“Later, I would come to think of those first days as the time when we learned as a species that we had worried over the wrong things: the hole in the ozone layer, the melting of the ice caps, West Nile and swine flu and killer bees. But I guess it never is what you worry over that comes to pass in the end. The real catastrophes are always different — unimagined, unprepared for, unknown.” — Karen Thompson Walker
I would be hard pressed to name a better book among my recent reads than Karen Thompson Walker’s The Age of Miracles.
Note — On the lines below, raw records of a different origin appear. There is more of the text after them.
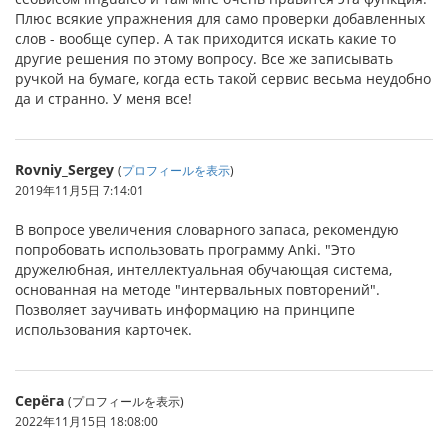
Плюс всякие упражнения для само проверки добавленных
слов - вообще супер. А так приходится искать какие то
другие решения по этому вопросу. Все же записывать
ручкой на бумаге, когда есть такой сервис весьма неудобно
да и странно. У меня все!
Rovniy_Sergey
(
プロフィールを表示
)
2019年11月5日 7:14:01
В вопросе увеличения словарного запаса, рекомендую
попробовать использовать программу Anki. "Это
дружелюбная, интеллектуальная обучающая система,
основанная на методе "интервальных повторений".
Позволяет заучивать информацию на принципе
использования карточек.
Серёга
(プロフィールを表示)
2022年11月15日 18:08:00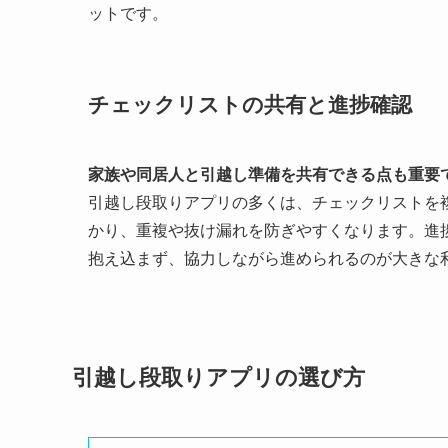
ットです。
チェックリストの共有と進捗確認
家族や同居人と引越し準備を共有できる点も重要
引越し段取りアプリの多くは、チェックリストを
かり、重複や抜け漏れを防ぎやすくなります。進
抱え込まず、協力しながら進められるのが大きな
引越し段取りアプリの選び方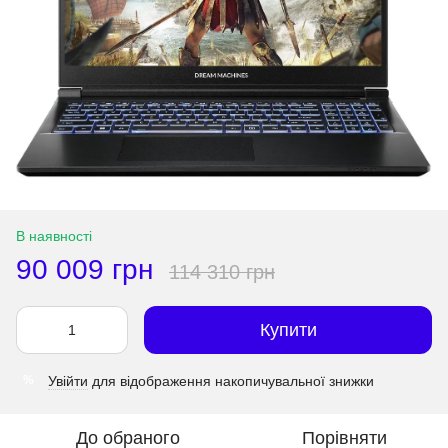
В наявності
90 009 грн
114 310 грн
Купити
Увійти
для відображення накопичувальної знижки
%
До обраного
Порівняти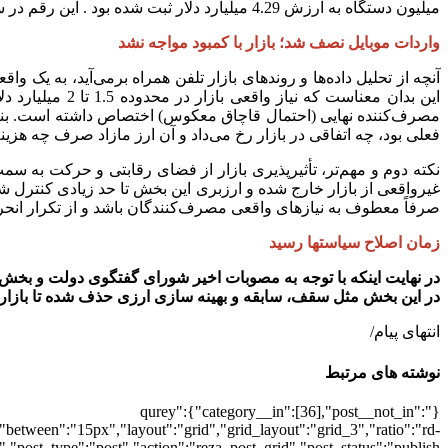
میلیون دستگاه به ارزش 4.29 میلیارد دلار ثبت شده بود . این رقم در سال‌های 1401 و 1402 به ترتیب به 3.3 و 3.4 میلیارد دلار کاهش یافت.
واردات موبایل نصف شد؛ بازار با کمبود مواجه نشد
این بدان معناس
مصرف‌کننده نهایی (احتمال قاچاق معکوس) اختصاص داشته است. بنابر
فعلی بود، چه اتفاقی در بازار رخ می‌داد و آن ارز مازاد صرف چه هزین
نکته دوم و مهم‌تر، تأثیرپذیری بازار از فضای رقابتی و حرکت به سم
غیرواقعی از بازار خارج شده و ارزبری این بخش تا حد زیادی کنترل شد
صرفاً معطوف به نیازهای واقعی مصرف‌کنندگان باشد و از تکرار انحر
زمان اصلاح سیاستها رسید
در نهایت اینکه با توجه به مصوبات اخیر شورای گفتگوی دولت و بخ
در این بخش مثل سقف، سابقه و بهینه سازی ارزی حذف شده تا بازار ر
انتهای پیام/
نوشته های مرتبط
{"qurey":{"category__in":[36],"post__not_in":
"between":"15px","layout":"grid","grid_layout":"grid_3","ratio":"rd-
"post_type":"post","action":"reza_post_grid","post_status":"publish"}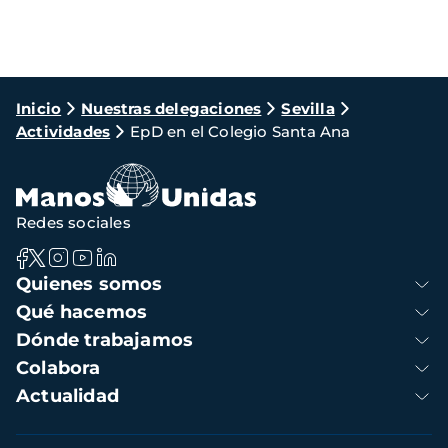
Ruta
Inicio
Nuestras delegaciones
Sevilla
Actividades
EpD en el Colegio Santa Ana
de
navegación
Redes sociales
Navegación
Quienes somos
principal
Qué hacemos
Dónde trabajamos
Colabora
Actualidad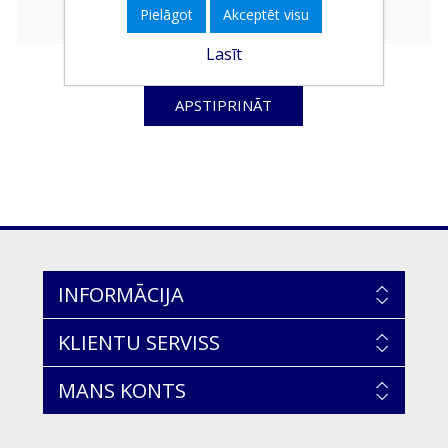
Pielāgot
Akceptēt visu
Lasīt
APSTIPRINĀT
INFORMĀCIJA
KLIENTU SERVISS
MANS KONTS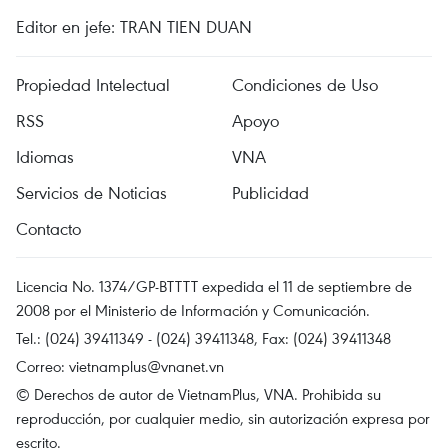
Editor en jefe: TRAN TIEN DUAN
Propiedad Intelectual
Condiciones de Uso
RSS
Apoyo
Idiomas
VNA
Servicios de Noticias
Publicidad
Contacto
Licencia No. 1374/GP-BTTTT expedida el 11 de septiembre de
2008 por el Ministerio de Información y Comunicación.
Tel.: (024) 39411349 - (024) 39411348, Fax: (024) 39411348
Correo:
vietnamplus@vnanet.vn
© Derechos de autor de VietnamPlus, VNA. Prohibida su
reproducción, por cualquier medio, sin autorización expresa por
escrito.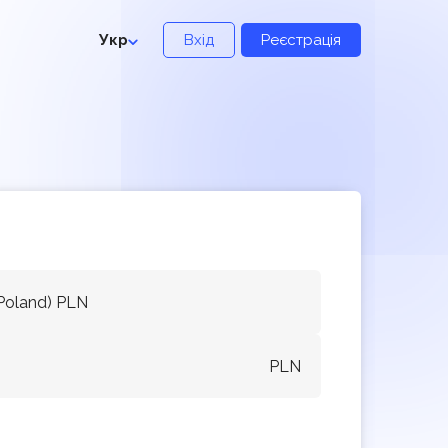
Укр
Вхід
Реєстрація
Poland) PLN
PLN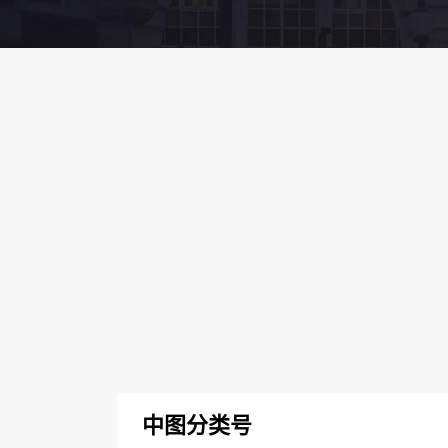
中图分类号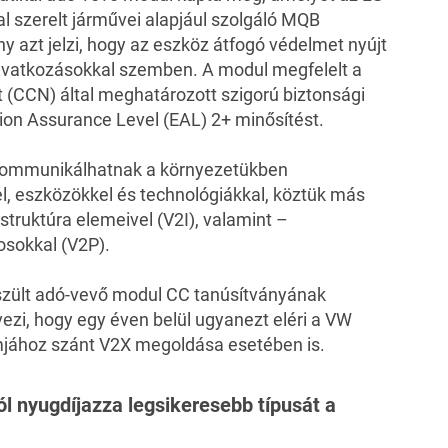
l szerelt járművei alapjául szolgáló MQB
ány azt jelzi, hogy az eszköz átfogó védelmet nyújt
eavatkozásokkal szemben. A modul megfelelt a
 (CCN) által meghatározott szigorú biztonsági
tion Assurance Level (EAL) 2+ minősítést.
 kommunikálhatnak a környezetükben
, eszközökkel és technológiákkal, köztük más
struktúra elemeivel (V2I), valamint –
osokkal (V2P).
zült adó-vevő modul CC tanúsítványának
ezi, hogy egy éven belül ugyanezt eléri a VW
jához szánt V2X megoldása esetében is.
l nyugdíjazza legsikeresebb típusát a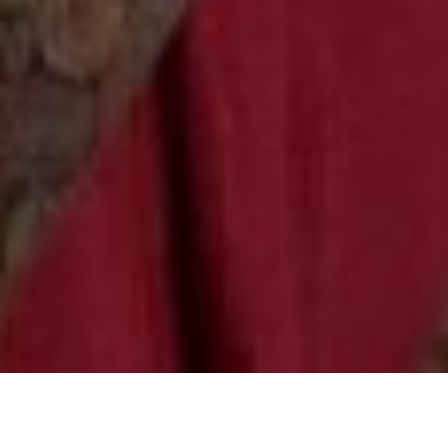
Über
Hotel Le Relais des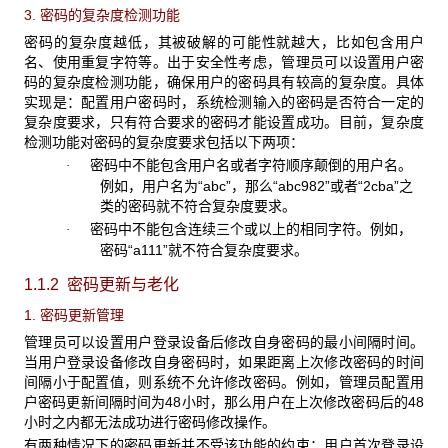
3. 密码的复杂度检测功能
密码的复杂度越低，其被破解的可能性就越大，比如包含用户
名、使用重复字符等。出于安全性考虑，管理员可以设置用户密
码的复杂度检测功能，确保用户的密码具有较高的复杂度。具体
实现是：配置用户密码时，系统检测输入的密码是否符合一定的
复杂度要求，只有符合要求的密码才能设置成功。目前，复杂度
检测功能对密码的复杂度要求包括以下两项：
密码中不能包含用户名或者字符顺序颠倒的用户名。
·
例如，用户名为“abc”，那么“abc982”或者“2cba”之
类的密码就不符合复杂度要求。
密码中不能包含连续三个或以上的相同字符。例如，
·
密码“a111”就不符合复杂度要求。
1.1.2 密码更新与老化
1. 密码更新管理
管理员可以设置用户登录设备后修改自身密码的最小间隔时间。
当用户登录设备修改自身密码时，如果距离上次修改密码的时间
间隔小于配置值，则系统不允许修改密码。例如，管理员配置用
户密码更新间隔时间为48小时，那么用户在上次修改密码后的48
小时之内都无法成功进行密码修改操作。
有两种情况下的密码更新并不受该功能的约束：用户首次登录设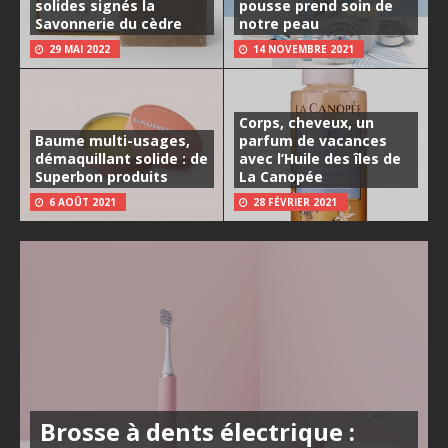
solides signés la
pousse prend soin de
Savonnerie du cèdre
notre peau
29 MAI 2022
14 NOVEMBRE 2021
Corps, cheveux, un
Baume multi-usages,
parfum de vacances
démaquillant solide : de
avec l’Huile des îles de
Superbon produits
La Canopée
6 AOÛT 2021
28 FÉVRIER 2021
Brosse à dents électrique :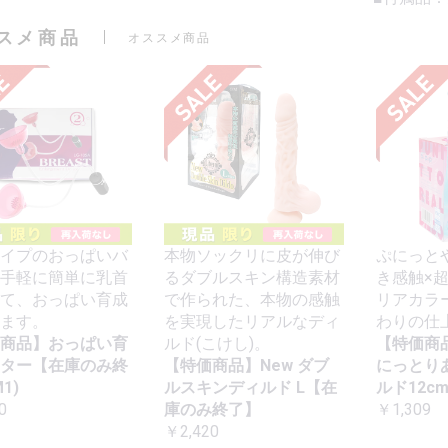
スメ商品
オススメ商品
イプのおっぱいバ
本物ソックリに皮が伸び
ぷにっと
手軽に簡単に乳首
るダブルスキン構造素材
き感触×
て、おっぱい育成
で作られた、本物の感触
リアカラ
ます。
を実現したリアルなディ
わりの仕
商品】おっぱい育
ルド(こけし)。
【特価商
ター【在庫のみ終
【特価商品】New ダブ
にっとり
1)
ルスキンディルド L【在
ルド12c
0
庫のみ終了】
￥1,309
￥2,420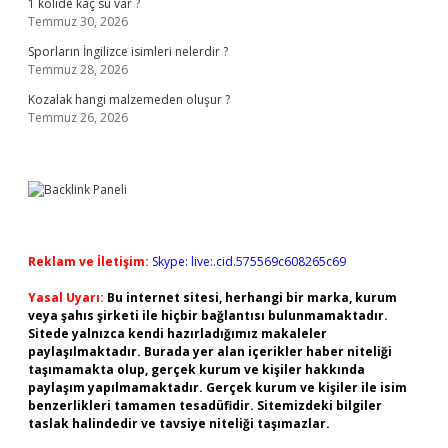
1 kolide kaç su var ?
Temmuz 30, 2026
Sporların İngilizce isimleri nelerdir ?
Temmuz 28, 2026
Kozalak hangi malzemeden oluşur ?
Temmuz 26, 2026
Reklam ve İletişim:
Skype: live:.cid.575569c608265c69
Yasal Uyarı:
Bu internet sitesi, herhangi bir marka, kurum
veya şahıs şirketi ile hiçbir bağlantısı bulunmamaktadır.
Sitede yalnızca kendi hazırladığımız makaleler
paylaşılmaktadır. Burada yer alan içerikler haber niteliği
taşımamakta olup, gerçek kurum ve kişiler hakkında
paylaşım yapılmamaktadır. Gerçek kurum ve kişiler ile isim
benzerlikleri tamamen tesadüfidir. Sitemizdeki bilgiler
taslak halindedir ve tavsiye niteliği taşımazlar.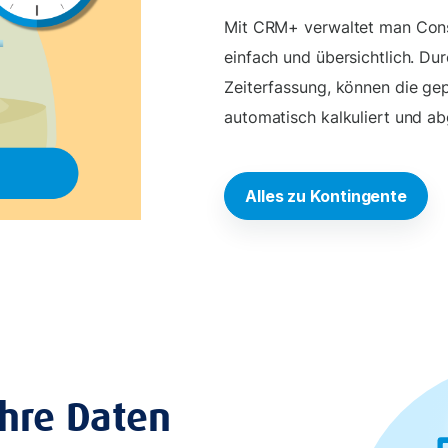
Mit CRM+ verwaltet man Cons
einfach und übersichtlich. D
Zeiterfassung, können die gep
automatisch kalkuliert und ab
Alles zu Kontingente
Ihre Daten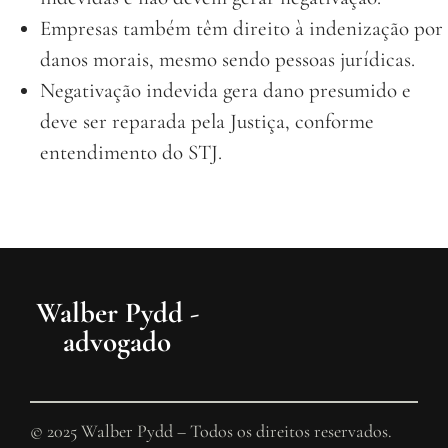
Empresas também têm direito à indenização por
danos morais, mesmo sendo pessoas jurídicas.
Negativação indevida gera dano presumido e
deve ser reparada pela Justiça, conforme
entendimento do STJ.
Walber Pydd -
advogado
© 2025 Walber Pydd – Todos os direitos reservados.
When I finished it, my breath was caught behind a giant lump in my throat and I was for once thankful that the Josh Duhamel lookalike seated next to me on the plane I happened to be on was oblivious to what I was doing or whether I was, in fact, trying not to cry. (And that’s not a spoiler, because what makes me cry is a perfect ending: a story that knows when it’s told and ends in just the right way, with the right words.)
The Age of Miracles is the story of twelve-year-old Julia. She plays soccer, along with her best friend Hanna, and the last time that Hanna slept over at Julia’s house before a soccer game, the world started to end. That morning, before the soccer game, scientists announced on television that the rotation of the earth on its axis had begun to slow, perceptibly, and that just as there was no known cause, there was as yet no known solution.
And what comes after that? A beautifully-written, keenly observed story about growing up: the friendships that fall apart, the first loves, the loss, and the countless disappointments, against the backdrop of an impending catastrophe, in some ways not that different from the changing, uncertain world you and I grew up in.
“It was that time of life: talents were rising to the surface, weaknesses were beginning to show through, we were finding out what kinds of people we would be. Some would turn out beautiful, some funny, some shy. Some would be smart, others smarter. The chubby ones would likely always be chubby. The beloved, I sensed, would be beloved for life. And I worried that loneliness might work that way, too.”
There are so many examples of Karen Thompson Walker’s prose that I could share with you to try to incite you to read this book, but I’d be cheating you of the distinct pleasure of discovering it as you read, and a collection of quotes doth not a blog post make (generally speaking). Just…read this book. If there were some hallmarks of the first novel, if the foreshadowing felt, at times, a little heavy-handed, I ended up forgiving it.